Yankee Springs Township and Supervisor Mark Englerth, whose daughters attend Wayland schools, have indicated an interest in discussing the idea and the feasibility of at least Wayland, Wayland Township and Yankee Springs Township joining forces. Yankee Springs now is served by Thornapple Township, but the arrangement is not satisfactory.
Former Watson Township Clerk Kathy Pardee, who attended the session, said the problem for Yankee Springs is that it has a new fire station that is underused on Payne Lake Road. Yankee Springs officials also indicate that creating a fire district improves chances of getting state and federal grants.
Wayland City and Wayland Township now are under one fire board with Joe Miller as chief and Dan Miller as deputy chief.
The Wayland City Council and Leighton Township Board two years ago decided to spend $3,000 in casino revenue to do a study on the feasibility of creating a fire authority to serve a wider group of municipalities.
The Wayland City Council has submitted a grant application to fund a new public safety building in the industrial park on Reno Drive in continuing efforts to establish a district. The city’s application is for a Competitive Grant Assistance Program (CGAP) to create a fire board and to fund the construction of a public safety facility that would house the city police and Michigan State Police.
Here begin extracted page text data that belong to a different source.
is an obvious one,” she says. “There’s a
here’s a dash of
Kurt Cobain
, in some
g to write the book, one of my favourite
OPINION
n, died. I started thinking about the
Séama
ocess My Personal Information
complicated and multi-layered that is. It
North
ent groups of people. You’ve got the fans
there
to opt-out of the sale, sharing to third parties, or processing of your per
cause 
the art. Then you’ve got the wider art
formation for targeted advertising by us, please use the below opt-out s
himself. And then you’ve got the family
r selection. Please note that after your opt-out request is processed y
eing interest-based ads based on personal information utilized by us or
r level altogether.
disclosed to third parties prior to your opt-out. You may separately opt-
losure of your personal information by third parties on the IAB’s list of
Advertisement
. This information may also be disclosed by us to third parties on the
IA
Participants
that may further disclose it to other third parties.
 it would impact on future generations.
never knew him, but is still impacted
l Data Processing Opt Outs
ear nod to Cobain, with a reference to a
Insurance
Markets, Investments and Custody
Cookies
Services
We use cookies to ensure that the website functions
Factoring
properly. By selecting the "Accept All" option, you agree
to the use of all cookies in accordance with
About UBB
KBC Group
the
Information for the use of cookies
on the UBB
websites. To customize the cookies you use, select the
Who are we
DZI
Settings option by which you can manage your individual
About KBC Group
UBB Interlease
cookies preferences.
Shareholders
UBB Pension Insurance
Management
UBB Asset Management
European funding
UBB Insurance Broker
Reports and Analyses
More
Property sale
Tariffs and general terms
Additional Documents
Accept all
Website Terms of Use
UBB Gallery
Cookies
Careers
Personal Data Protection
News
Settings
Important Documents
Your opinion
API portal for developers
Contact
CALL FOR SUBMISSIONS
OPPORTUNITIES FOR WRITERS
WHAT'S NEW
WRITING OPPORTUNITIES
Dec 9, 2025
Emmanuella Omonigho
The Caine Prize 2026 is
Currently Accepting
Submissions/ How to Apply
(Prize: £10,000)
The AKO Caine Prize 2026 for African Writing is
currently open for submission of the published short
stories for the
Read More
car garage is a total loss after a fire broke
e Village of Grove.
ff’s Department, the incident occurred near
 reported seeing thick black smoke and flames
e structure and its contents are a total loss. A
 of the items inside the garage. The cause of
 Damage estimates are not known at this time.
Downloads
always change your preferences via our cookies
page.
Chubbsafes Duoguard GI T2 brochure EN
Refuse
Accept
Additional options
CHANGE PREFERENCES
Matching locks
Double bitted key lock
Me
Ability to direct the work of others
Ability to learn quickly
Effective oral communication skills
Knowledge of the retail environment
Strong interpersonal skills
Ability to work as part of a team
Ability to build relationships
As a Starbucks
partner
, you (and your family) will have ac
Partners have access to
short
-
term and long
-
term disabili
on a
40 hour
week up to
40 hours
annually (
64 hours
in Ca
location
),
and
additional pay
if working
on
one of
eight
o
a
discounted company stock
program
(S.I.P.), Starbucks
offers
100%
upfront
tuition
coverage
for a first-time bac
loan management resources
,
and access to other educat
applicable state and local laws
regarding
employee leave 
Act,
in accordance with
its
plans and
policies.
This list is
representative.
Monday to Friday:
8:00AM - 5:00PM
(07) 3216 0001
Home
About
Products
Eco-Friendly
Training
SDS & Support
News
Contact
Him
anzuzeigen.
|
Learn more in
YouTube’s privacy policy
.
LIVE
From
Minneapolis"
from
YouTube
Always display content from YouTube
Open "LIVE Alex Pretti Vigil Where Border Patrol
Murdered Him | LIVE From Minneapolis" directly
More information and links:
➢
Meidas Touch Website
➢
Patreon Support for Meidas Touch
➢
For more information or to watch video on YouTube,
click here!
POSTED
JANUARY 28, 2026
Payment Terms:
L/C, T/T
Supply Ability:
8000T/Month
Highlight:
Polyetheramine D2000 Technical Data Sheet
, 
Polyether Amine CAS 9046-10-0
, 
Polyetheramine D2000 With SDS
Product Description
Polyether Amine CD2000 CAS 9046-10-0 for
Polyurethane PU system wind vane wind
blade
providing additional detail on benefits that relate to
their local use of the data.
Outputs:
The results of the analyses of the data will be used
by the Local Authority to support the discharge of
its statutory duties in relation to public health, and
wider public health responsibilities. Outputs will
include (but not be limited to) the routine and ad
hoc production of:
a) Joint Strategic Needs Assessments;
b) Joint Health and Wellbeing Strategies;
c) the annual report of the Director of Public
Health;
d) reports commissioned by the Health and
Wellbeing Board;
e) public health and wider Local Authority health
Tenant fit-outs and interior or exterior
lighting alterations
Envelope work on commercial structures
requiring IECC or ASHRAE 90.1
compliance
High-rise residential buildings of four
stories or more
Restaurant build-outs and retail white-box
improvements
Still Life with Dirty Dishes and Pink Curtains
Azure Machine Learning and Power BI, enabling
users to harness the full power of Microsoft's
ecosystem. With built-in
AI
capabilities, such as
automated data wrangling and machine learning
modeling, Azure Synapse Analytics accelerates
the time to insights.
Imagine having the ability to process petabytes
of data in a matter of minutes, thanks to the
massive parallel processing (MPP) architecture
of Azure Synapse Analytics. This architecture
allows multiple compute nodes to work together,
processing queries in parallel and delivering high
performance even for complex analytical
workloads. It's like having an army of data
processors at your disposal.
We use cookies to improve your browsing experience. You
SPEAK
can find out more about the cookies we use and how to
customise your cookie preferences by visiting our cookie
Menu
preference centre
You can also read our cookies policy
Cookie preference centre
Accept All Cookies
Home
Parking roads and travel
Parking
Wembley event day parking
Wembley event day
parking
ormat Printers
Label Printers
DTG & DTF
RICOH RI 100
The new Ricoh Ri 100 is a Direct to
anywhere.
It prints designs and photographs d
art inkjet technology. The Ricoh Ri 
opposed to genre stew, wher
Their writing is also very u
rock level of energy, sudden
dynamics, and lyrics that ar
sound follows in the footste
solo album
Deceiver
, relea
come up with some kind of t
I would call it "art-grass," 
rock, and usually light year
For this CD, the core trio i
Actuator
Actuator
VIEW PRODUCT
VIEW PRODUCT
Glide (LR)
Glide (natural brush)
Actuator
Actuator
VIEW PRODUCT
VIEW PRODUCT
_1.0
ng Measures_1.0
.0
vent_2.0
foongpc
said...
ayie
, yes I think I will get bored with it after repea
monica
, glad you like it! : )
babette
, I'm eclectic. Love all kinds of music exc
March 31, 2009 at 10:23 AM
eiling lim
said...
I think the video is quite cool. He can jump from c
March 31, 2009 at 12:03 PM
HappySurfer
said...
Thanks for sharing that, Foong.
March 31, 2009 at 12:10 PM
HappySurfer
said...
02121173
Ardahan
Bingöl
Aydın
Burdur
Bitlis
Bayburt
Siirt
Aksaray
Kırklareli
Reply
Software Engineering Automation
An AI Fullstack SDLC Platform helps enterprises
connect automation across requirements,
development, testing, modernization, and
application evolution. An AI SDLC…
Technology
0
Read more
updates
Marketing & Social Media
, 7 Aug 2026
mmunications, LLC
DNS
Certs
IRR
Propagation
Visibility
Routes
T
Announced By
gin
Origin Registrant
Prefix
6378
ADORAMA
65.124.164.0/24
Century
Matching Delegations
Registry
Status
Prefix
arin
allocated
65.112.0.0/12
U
Meanwhile, the fire department would be given a lot more room at the site it now shares on West Superior Street with city police.
State police for a long time have been looking for a new home because their quarters at their more than 50-year-old site on North Main are cramped.
Proponents say the benefits could be economic and perhaps it could streamline services, but the negatives involve officials and their turf and the question of who’s in charge?